Jesse, his face red with the torture of the accomplished jiu-jitsuing he was receiving, stormed at and cursed the Japanese in fo'c'sle terms as he saw Louise pass toward the rear door the Japanese had indicated. She nodded affirmatively to Mutsu when he told her that he would be at the Savoy that evening to see that she had arrived there safely; then she passed through the rear door leading into the hall, went down the thickly-padded stairs without awakening the bald and bland Gaskins, who dozed in a hall chair; and had the luck to hail a taxicab almost in front of the house.


Laura was at the hotel, and in a panic of worriment about Louise, when the girl got back. Louise told Laura what had happened in a few words, then fainted, falling back heavily upon a couch, for the first time in her life—after the danger was all over, with the usual feminine whimsiness.

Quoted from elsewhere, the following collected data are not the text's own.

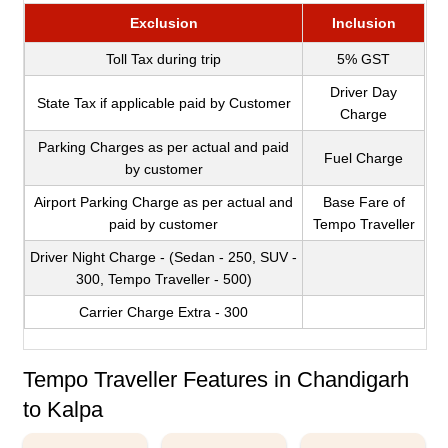
Exclusion
Inclusion
Toll Tax during trip
5% GST
Driver Day
State Tax if applicable paid by Customer
Charge
Parking Charges as per actual and paid
Fuel Charge
by customer
Airport Parking Charge as per actual and
Base Fare of
paid by customer
Tempo Traveller
Driver Night Charge - (Sedan - 250, SUV -
300, Tempo Traveller - 500)
Carrier Charge Extra - 300
Tempo Traveller Features in Chandigarh
to Kalpa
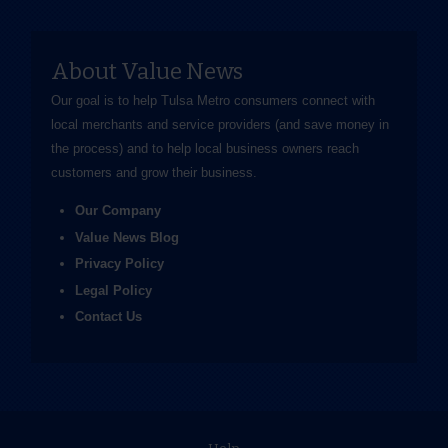
About Value News
Our goal is to help Tulsa Metro consumers connect with
local merchants and service providers (and save money in
the process) and to help local business owners reach
customers and grow their business.
Our Company
Value News Blog
Privacy Policy
Legal Policy
Contact Us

That night the following cable message to John Blythe was flashed under the sea:

"Come immediately. You are needed here. Laura."


CHAPTER XIV

The mutiny of Mutsu, culminating at so opportune a time for Louise, was the result of an enmity for his employer which had been slumbering for a long time in the mind of the Japanese valet. It had its origin in Jesse's treatment of several women and girl victims for the entrapment of whom Jesse had invoked the unwilling services of his Japanese man. Mutsu had been employed as an attendant at New York clubs long enough to know the meaning of the word "thoroughbred" in its vernacular application to men; and he knew very well that the "thoroughbred" man did not go in for the sort of women-corraling machinations to which Jesse devoted more than half of his time. Thus formed and grew Mutsu's contempt for his employer as a coward who preyed upon the defencelessness of inveigled women; and his contempt had reached a focal point when, after having been made the instrument to accomplish the enmeshment of Louise Treharne, he had returned to the Curzon Street house to find her in a peril with which he had become all too familiar since entering Jesse's service. Louise's beauty and palpable purity had touched a sympathetic chord in the Japanese; so that, after accomplishing his vigil, his knowledge, based upon experience, of the indignities and perhaps worse to which she was bound to be subjected by his employer had impelled him, in a sudden surge of Oriental wrath, to follow her after he had seen her start for the Curzon Street house.

Mutsu had no difficulty in making a leisurely departure from Jesse's establishment and service after having released Louise from his employer's toils. He retained his tendon-stretching jiu-jitsu hold on Jesse until he was sure that Louise had reached the street, while Jesse, literally foaming at the mouth in his rage, cursed him with an almost Arabic variety and profusion of epithets. Then Mutsu, suddenly releasing his employer, darted to the center of the room and faced Jesse with a teeth-exhibiting smile that was also half a snarl.

"Now I quit," said Mutsu, briefly. "I am glad for a quit. I despise-hate your typical. You not come near me—" as Jesse, rubbing his sorely-stretched arm, made a step toward him—"or I break your two-both arms. I pack. You pay me. I quit permanent-forever."